Looks pretty good Joe can't find decent corn here right now.


----------



## ronp (Aug 3, 2008)

Looks like it was overcooked. I find that good corn even raw, is good, just try and steam it a bit.


----------



## kratzx4 (Aug 3, 2008)

From the looks of the dimple in the kernel it looks old (past its prime)
After sugar corn hits it's peak it will start to lose it's sweetness and will taste bland. A good check is to pop a kernel with your thumb and see how much mike comes out.


----------



## capt dan (Aug 3, 2008)

Corn starts to convert its sugars to starch as soon as its picked. Its best to get your corn fresh from the grower if possible. It is just comming into season around here in the SW mich area, and all the growers I use, pick in the morning, and toss it out at the end of the day(most of them are sold out)

Joe that corn looks kinds old and dry, and maybe even field corn. I use my grill  all the time for my sweet corn. This summer, I am gonna use the lang instead, if I am already smoking.
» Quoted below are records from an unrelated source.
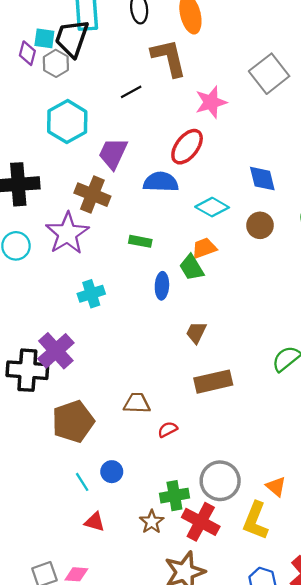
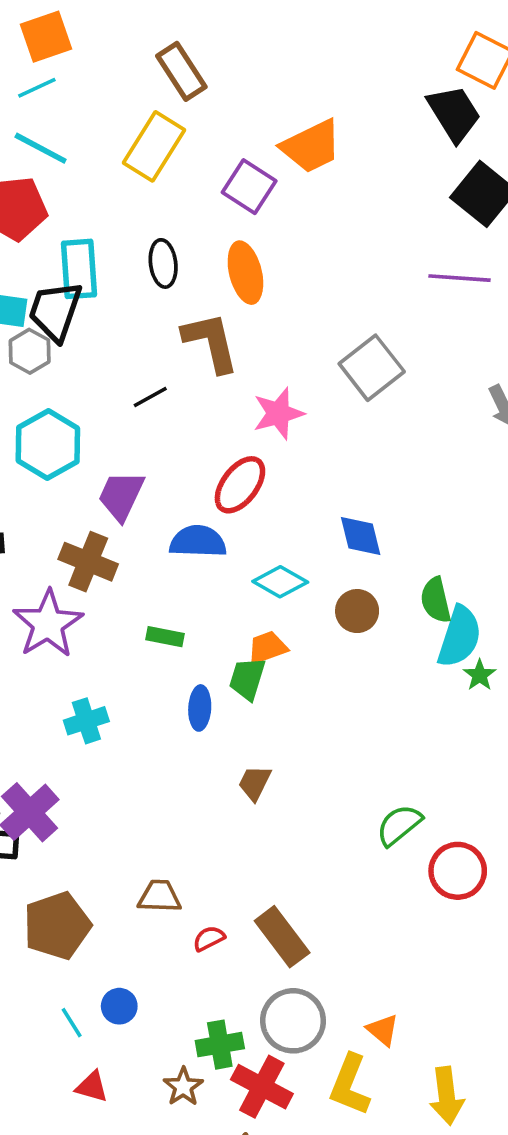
green trapezoid: (192, 268) -> (247, 679), turned 48
brown rectangle: (213, 382) -> (282, 937), moved, turned 66

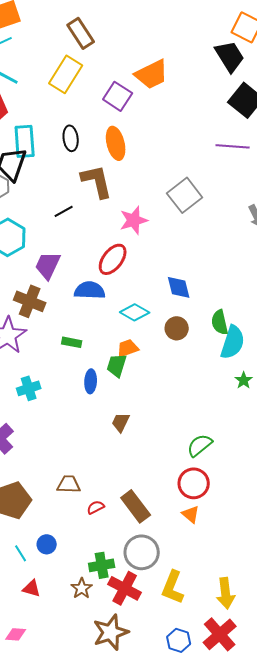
green star: (480, 675) -> (244, 380), moved
red circle: (458, 871) -> (194, 483), moved
orange triangle: (383, 1030) -> (191, 514), moved

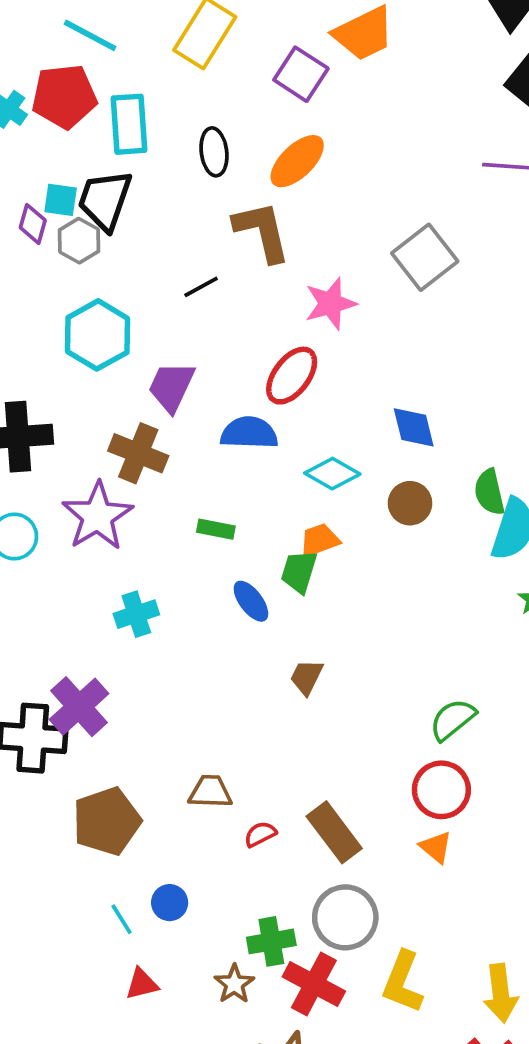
cyan rectangle: (25, 141) -> (129, 124), moved
orange ellipse: (116, 143) -> (297, 161), turned 60
blue ellipse: (91, 381) -> (251, 601), turned -40
red triangle: (32, 588) -> (142, 984), turned -30

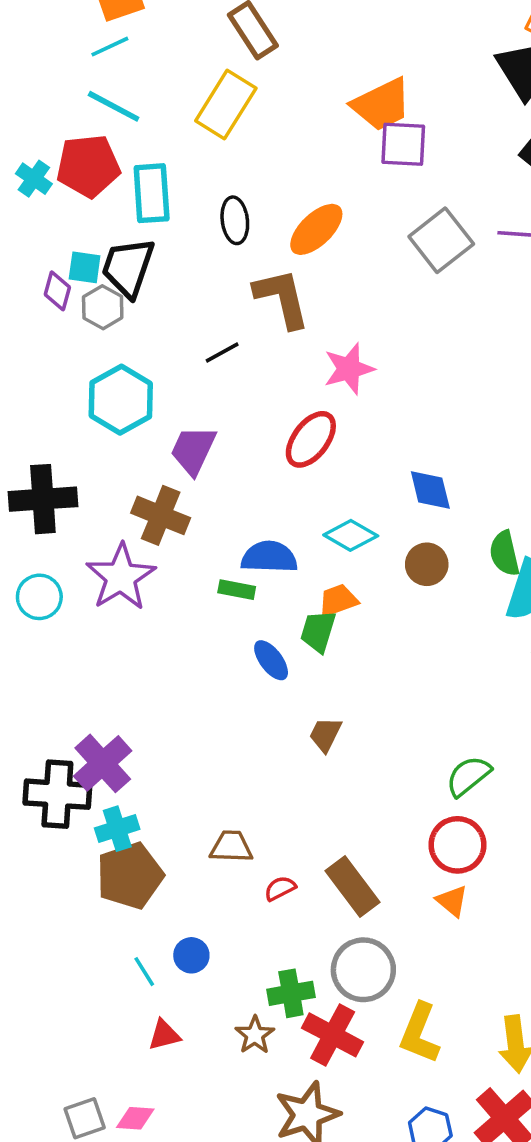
purple square: (301, 74) -> (403, 144), moved, turned -30
gray square: (425, 257) -> (441, 240), moved
blue semicircle: (249, 433) -> (269, 557), moved
cyan cross: (136, 614) -> (117, 829), moved

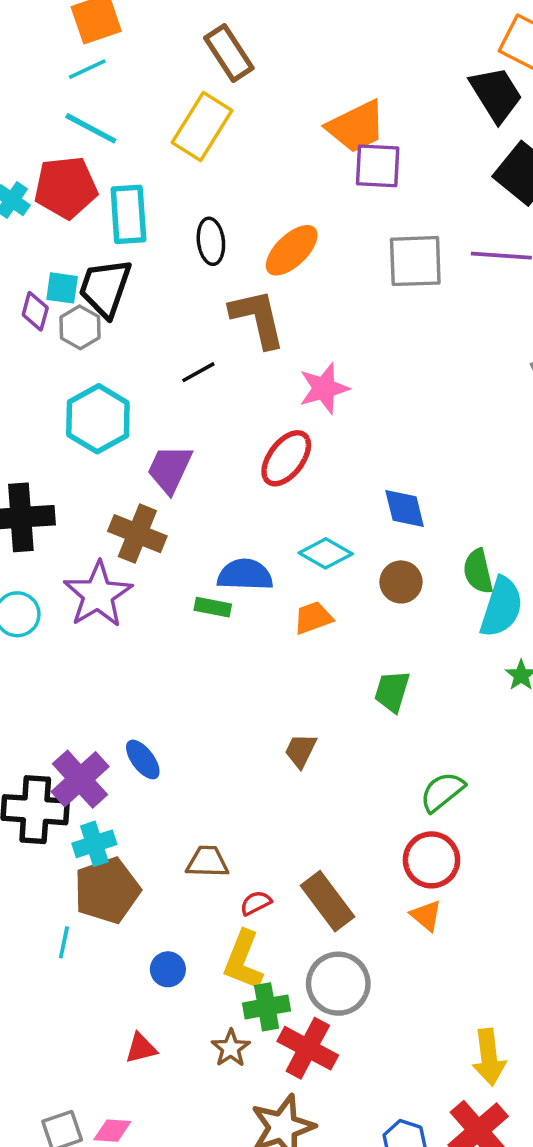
gray square: (441, 240) -> (415, 261), turned 36
green trapezoid: (318, 631) -> (392, 691), moved
blue ellipse: (271, 660) -> (143, 759), moved
cyan line: (144, 972) -> (64, 942), moved, turned 44
yellow L-shape: (419, 1033) -> (243, 960), moved

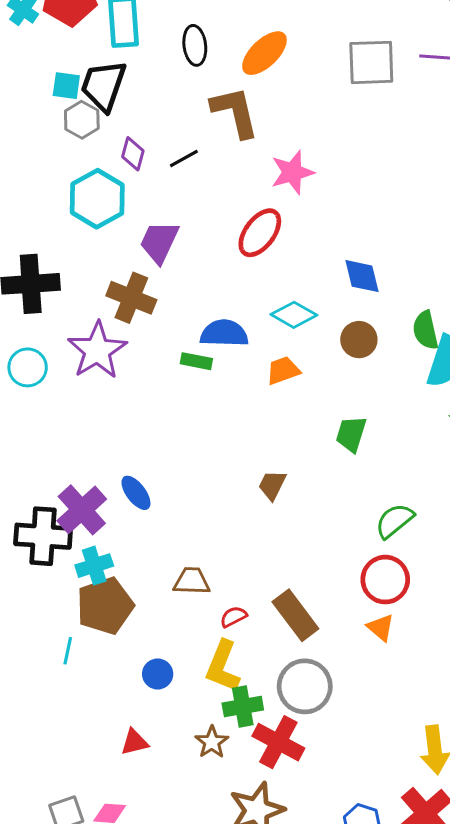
purple diamond: (35, 311) -> (133, 154), moved

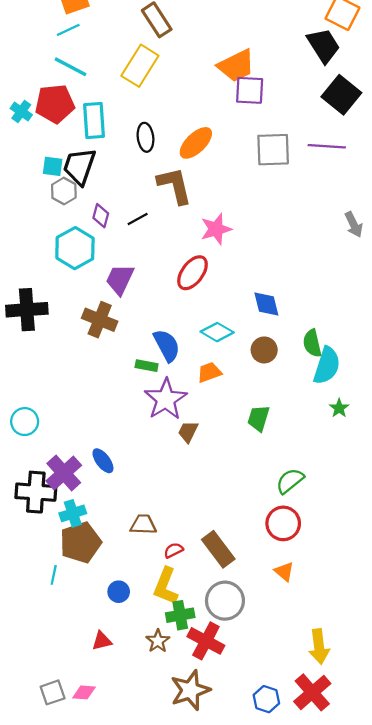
blue semicircle: (224, 333) -> (167, 345), turned 60
purple star: (97, 350) -> (166, 399), moved
cyan circle: (28, 367) -> (25, 422), moved
brown trapezoid: (272, 485) -> (188, 432), moved
orange triangle: (381, 628) -> (284, 572), moved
There is no better way in the world to cook corn than in the husk, weather its steamed, smoked or grilled.


----------



## smok'n steve (Aug 3, 2008)

Never smoked corn on the Lang 60 either Dan---Could you let me know your time and temps when you do some?  
I used to pre-boil, then brush w/butter and sort of quickly grill with woodsmoke to get the effect.


----------



## packplantpath (Aug 3, 2008)

I don't think the dimple applies in this case because it was cooked in a dry heat, not boiled.  The dry heat took moisture out and dimples it.  But, I think it was a bit old too, because of the way the kernels look.  Anytime the kernels are muushed together like that, it's about 2 days past prime.  Still good, just not quite as much.  
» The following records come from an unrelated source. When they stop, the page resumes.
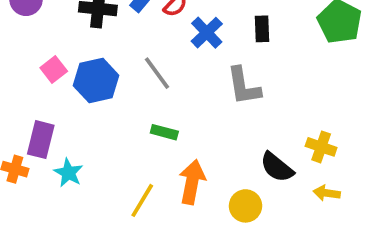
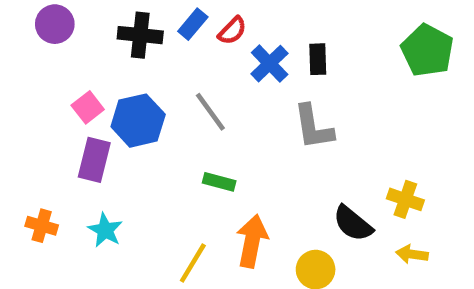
black rectangle: (262, 29) -> (318, 59), moved
purple rectangle: (41, 140) -> (94, 160), moved

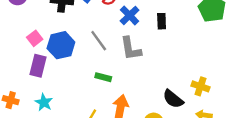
black rectangle: (318, 59) -> (162, 21), moved
gray L-shape: (313, 127) -> (131, 49), moved

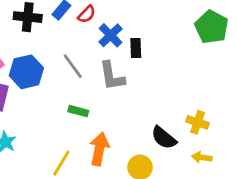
black rectangle: (162, 21) -> (136, 48), moved

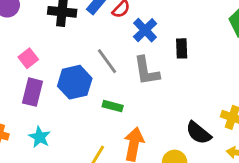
black rectangle: (136, 48) -> (182, 48), moved
blue hexagon: (26, 72) -> (75, 82), moved

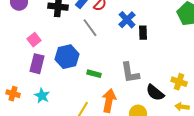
blue cross: (145, 30) -> (127, 20), moved
gray line: (107, 61) -> (90, 28), moved
gray L-shape: (146, 71) -> (130, 73), moved

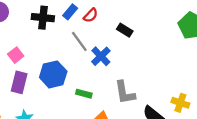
blue cross: (127, 20) -> (101, 56), moved
black rectangle: (143, 33) -> (125, 30), moved, turned -56

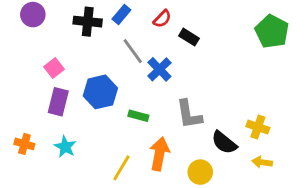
red semicircle: (91, 15) -> (162, 19), moved

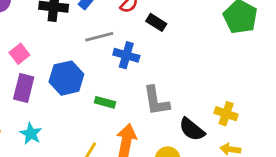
gray line: (133, 51) -> (99, 37), turned -68
blue cross: (159, 69) -> (126, 55), turned -30

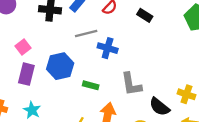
black rectangle: (156, 22) -> (145, 15), moved

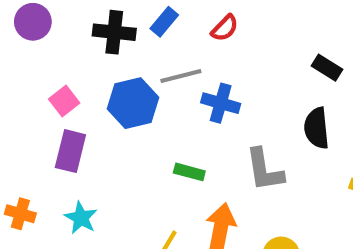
black rectangle: (145, 15) -> (327, 68), moved
blue hexagon: (60, 66) -> (133, 103), moved
black semicircle: (159, 107) -> (317, 128), moved, turned 45

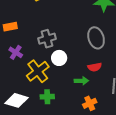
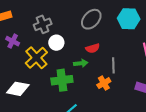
gray ellipse: (96, 38) -> (91, 19), turned 65
green cross: (47, 97) -> (62, 80), moved, size x1.5
orange cross: (90, 103) -> (104, 83), moved

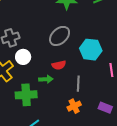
cyan hexagon: (129, 19) -> (91, 50), moved
orange cross: (104, 83) -> (74, 106), moved

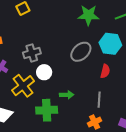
cyan hexagon: (91, 50) -> (110, 44), moved
red semicircle: (59, 65) -> (105, 71), moved, turned -64

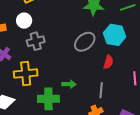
white circle: (44, 72) -> (24, 21), moved
yellow cross: (23, 86) -> (26, 74), turned 30

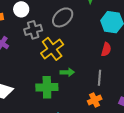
gray ellipse: (85, 42) -> (63, 17), moved
yellow cross: (26, 74) -> (52, 49), moved, turned -30

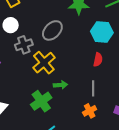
green cross: (47, 87) -> (41, 101), turned -30

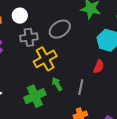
green arrow: (61, 85) -> (57, 84), turned -128
gray line: (93, 88) -> (81, 87), moved

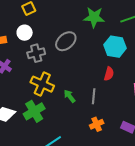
yellow cross: (45, 59) -> (42, 84), moved, turned -30
green cross: (35, 96) -> (34, 111), moved

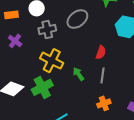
red semicircle: (109, 74) -> (101, 52), moved

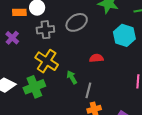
orange rectangle: (11, 15) -> (19, 12), moved
red semicircle: (101, 52) -> (96, 58), turned -120
gray line: (102, 75) -> (88, 90), moved

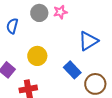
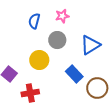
gray circle: (39, 13) -> (57, 40), moved
blue semicircle: (12, 26) -> (34, 21), moved

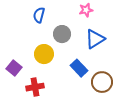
pink star: (62, 16) -> (86, 10), moved

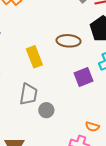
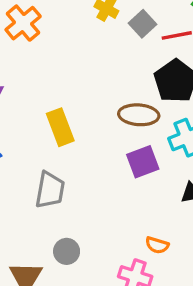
brown ellipse: (69, 41) -> (139, 115), moved
gray circle: (46, 110) -> (67, 251), moved

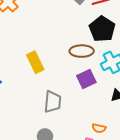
gray trapezoid: (50, 190) -> (53, 102), moved

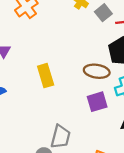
gray trapezoid: (53, 102) -> (61, 137), moved

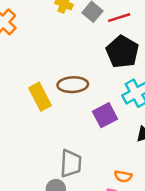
brown ellipse: (97, 71) -> (73, 85), moved

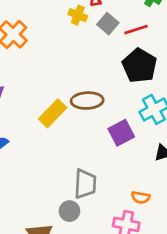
yellow rectangle: (40, 97) -> (53, 113), turned 72

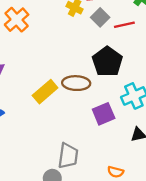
black pentagon: (140, 66) -> (107, 62), moved

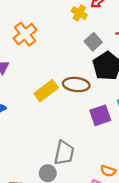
gray square: (100, 17) -> (93, 42), moved
orange cross: (17, 20) -> (25, 34), moved

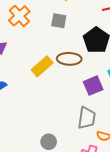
gray square: (93, 42) -> (59, 21), moved, turned -35
gray trapezoid: (64, 153) -> (87, 118), moved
Anybody on here grow there own corn?  If so, try an older brand called Funks G90.  At least in NC climate, it's the best [email protected]*% corn in the country.  I've had silver everything, but this stuff knocks it's socks off.  Southern states is the only place that sells it around here, and it is the yellow/white mixed corn.  It can be eaten straight out of the field with no butter raw.  Mmmmm, unfortunately, we had 100* days waaaaay too early here in NC (like, April) and it ruined our sweet corn crop and the yield was exactly zero.  Sigh..


----------



## okie joe (Aug 10, 2008)

Thanks all,,,was good corn dimples and all i think i overcooked it......thanks,,,,,,,the next will be better...


----------



## richoso1 (Aug 10, 2008)

Looks good to me, but then again I love corn just about anyway I can get it.


----------